Stored data entries.
= Beginning of Section =

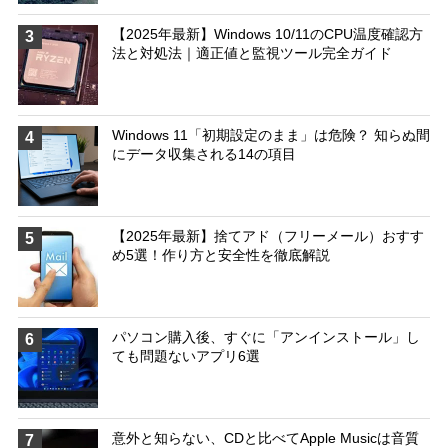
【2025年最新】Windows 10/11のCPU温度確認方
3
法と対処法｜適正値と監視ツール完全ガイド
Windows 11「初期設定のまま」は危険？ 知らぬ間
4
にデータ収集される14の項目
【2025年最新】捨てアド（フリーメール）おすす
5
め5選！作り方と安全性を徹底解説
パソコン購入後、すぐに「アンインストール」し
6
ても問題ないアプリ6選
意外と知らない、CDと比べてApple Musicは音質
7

= End of Section =
= Beginning of Section =

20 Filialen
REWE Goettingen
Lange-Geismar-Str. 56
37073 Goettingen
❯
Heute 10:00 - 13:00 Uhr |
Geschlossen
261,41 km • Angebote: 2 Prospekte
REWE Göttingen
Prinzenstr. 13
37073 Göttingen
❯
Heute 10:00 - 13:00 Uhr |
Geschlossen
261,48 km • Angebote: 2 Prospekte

= End of Section =
= Beginning of Section =

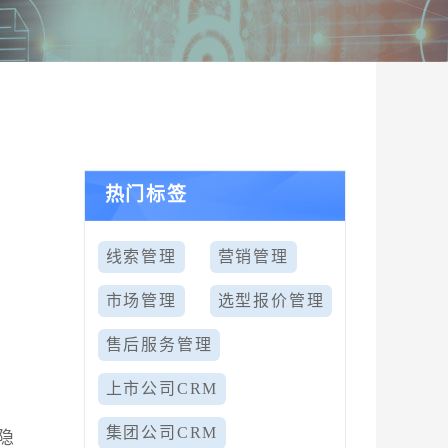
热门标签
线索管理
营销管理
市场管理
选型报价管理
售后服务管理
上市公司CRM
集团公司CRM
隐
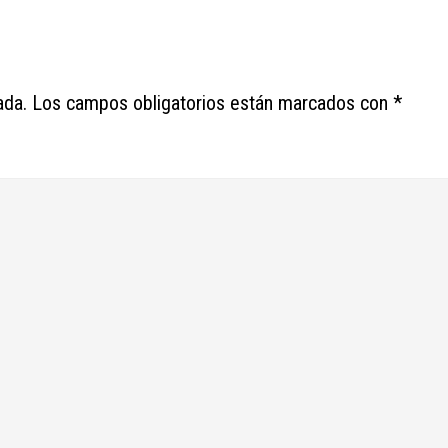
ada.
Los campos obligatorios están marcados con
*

= End of Section =

Instructions for the task. Using the entries above, determine how many lines include the string "Angebote" and write only that number.

Solution for this exercise. 2